Given a scRNA-seq dataset, DeepRIG starts to construct a weighted gene co-expression network (WGCN) from gene expression data. A gene prior regulatory graph is built according to the WGCN. The prior regulatory graph and the node feature matrix (gene expression profiles) are then inputted to a graph autoencoder (GAE). The GAE model consists of graph convolutional networks (GCNs) and a scoring function. GCNs act as encoder that learns and embeds the global regulatory structure into the latent representations of genes, and a scoring function acts as a decoder that scores each pair of learned representations of genes to reconstruct the GRNs.
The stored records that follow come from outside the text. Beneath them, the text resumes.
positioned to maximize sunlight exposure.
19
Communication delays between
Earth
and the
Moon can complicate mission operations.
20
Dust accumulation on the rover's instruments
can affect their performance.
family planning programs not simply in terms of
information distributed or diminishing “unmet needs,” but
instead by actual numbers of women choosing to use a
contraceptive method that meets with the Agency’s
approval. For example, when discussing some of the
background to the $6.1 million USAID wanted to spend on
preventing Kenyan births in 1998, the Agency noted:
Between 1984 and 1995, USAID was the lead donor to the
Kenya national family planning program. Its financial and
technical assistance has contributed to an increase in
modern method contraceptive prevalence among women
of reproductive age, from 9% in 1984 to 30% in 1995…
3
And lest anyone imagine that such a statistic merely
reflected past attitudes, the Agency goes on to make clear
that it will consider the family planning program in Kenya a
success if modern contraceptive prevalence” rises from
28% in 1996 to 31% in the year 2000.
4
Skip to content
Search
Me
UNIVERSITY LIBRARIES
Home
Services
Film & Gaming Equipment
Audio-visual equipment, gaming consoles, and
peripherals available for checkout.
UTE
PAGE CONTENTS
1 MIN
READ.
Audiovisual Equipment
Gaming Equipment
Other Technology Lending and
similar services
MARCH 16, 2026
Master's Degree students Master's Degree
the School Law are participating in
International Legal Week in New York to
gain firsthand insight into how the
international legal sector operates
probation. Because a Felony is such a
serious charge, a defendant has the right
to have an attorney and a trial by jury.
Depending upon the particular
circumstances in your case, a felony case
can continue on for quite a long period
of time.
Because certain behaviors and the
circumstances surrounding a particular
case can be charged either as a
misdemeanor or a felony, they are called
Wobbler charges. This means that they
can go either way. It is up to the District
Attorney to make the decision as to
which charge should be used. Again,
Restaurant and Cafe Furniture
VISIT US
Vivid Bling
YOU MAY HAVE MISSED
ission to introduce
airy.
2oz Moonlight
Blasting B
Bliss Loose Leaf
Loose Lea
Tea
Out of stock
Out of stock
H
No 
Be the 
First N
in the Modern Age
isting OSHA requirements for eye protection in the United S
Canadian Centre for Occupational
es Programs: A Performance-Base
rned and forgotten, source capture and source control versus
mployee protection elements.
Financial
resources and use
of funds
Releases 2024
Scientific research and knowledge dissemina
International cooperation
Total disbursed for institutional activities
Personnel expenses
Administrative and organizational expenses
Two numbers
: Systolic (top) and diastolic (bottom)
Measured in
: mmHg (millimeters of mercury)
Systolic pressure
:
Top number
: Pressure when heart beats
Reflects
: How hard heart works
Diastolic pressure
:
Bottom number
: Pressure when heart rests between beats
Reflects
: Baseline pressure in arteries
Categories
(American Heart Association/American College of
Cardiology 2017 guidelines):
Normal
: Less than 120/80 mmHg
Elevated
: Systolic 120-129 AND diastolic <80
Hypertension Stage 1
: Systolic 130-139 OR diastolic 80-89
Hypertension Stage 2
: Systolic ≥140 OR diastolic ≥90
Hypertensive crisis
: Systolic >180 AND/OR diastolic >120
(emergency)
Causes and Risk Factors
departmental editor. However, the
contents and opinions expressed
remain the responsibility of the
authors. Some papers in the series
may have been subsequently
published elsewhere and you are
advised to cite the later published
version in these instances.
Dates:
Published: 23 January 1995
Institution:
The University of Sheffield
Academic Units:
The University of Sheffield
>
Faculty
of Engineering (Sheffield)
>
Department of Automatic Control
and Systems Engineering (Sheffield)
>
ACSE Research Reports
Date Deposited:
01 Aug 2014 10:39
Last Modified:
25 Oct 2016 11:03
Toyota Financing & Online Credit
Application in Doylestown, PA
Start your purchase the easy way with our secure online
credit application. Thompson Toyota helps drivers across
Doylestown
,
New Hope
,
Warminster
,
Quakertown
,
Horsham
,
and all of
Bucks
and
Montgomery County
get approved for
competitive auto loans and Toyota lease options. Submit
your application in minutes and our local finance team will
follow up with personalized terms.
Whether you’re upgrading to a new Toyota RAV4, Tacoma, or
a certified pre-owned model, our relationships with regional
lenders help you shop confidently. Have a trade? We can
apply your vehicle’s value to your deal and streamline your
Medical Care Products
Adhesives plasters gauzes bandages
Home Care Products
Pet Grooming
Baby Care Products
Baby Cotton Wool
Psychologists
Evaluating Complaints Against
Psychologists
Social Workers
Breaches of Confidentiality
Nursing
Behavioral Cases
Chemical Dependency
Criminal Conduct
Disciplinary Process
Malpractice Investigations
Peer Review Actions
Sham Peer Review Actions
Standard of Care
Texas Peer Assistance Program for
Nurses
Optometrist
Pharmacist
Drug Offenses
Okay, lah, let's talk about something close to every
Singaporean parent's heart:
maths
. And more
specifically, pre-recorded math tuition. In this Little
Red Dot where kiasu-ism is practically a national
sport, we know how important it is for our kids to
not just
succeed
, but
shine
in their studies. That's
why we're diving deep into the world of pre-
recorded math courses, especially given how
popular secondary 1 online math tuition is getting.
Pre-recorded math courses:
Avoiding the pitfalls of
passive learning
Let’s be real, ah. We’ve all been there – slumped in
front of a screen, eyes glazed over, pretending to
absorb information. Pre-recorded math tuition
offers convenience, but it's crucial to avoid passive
https://doi.org/10.1371/journal.pgen.1010942.g001

Datasets and preprocessing

We evaluated the performance of DeepRIG on GRN inference task by following the standards of BEELINE [22]. In the framework of BEELINE, both in silico datasets and real scRNA-seq datasets were employed to evaluate the GRN inference performance. In silico datasets contain single-cell gene expression datasets from six synthetic networks and four curated networks. In this paper, we also included both in silico datasets and real scRNA-seq datasets for the performance evaluation.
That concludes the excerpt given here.